The Good Lord created plants to grow, flower and produce seed, and our broccoli is doing just that. The broccoli I'll show you photos of today is called Waltham Broccoli. It is an heirloom, non-hybrid created in 1954. Here you can see one of the florets I was speaking of. We normally try to harvest these before they go to flower.
If you wait one more day, that tight floret will spread out like the one in the photo below and will get ready to flower. We had weather in the 70's today. That will really get the broccoli growing quickly and have all these florets opened.

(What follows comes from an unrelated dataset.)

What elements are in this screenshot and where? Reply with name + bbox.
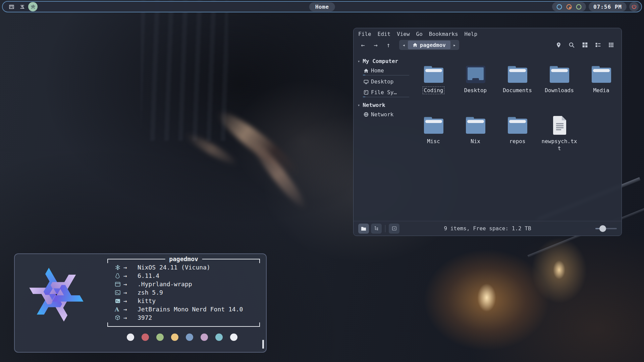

Here is what the broccoli looks like in one more day. Most of the flowers in the floret have turned to pretty yellow flowers. These flowers heavily attract the honeybees that live in our column. They'll be all over these flowers in no time at all.
Then a metamorphosis occurs. Those flowers produce pods that look kind of like green beans.
Those pods, when mature, can be dried and the seed inside will be saved for planting next years' crop of broccoli. Once the broccoli pods have turned brown, I'll harvest the broccoli seed. When I harvest the seed, I'll store it in a dry, dark place. Then I'll have broccoli seeds for sowing this fall.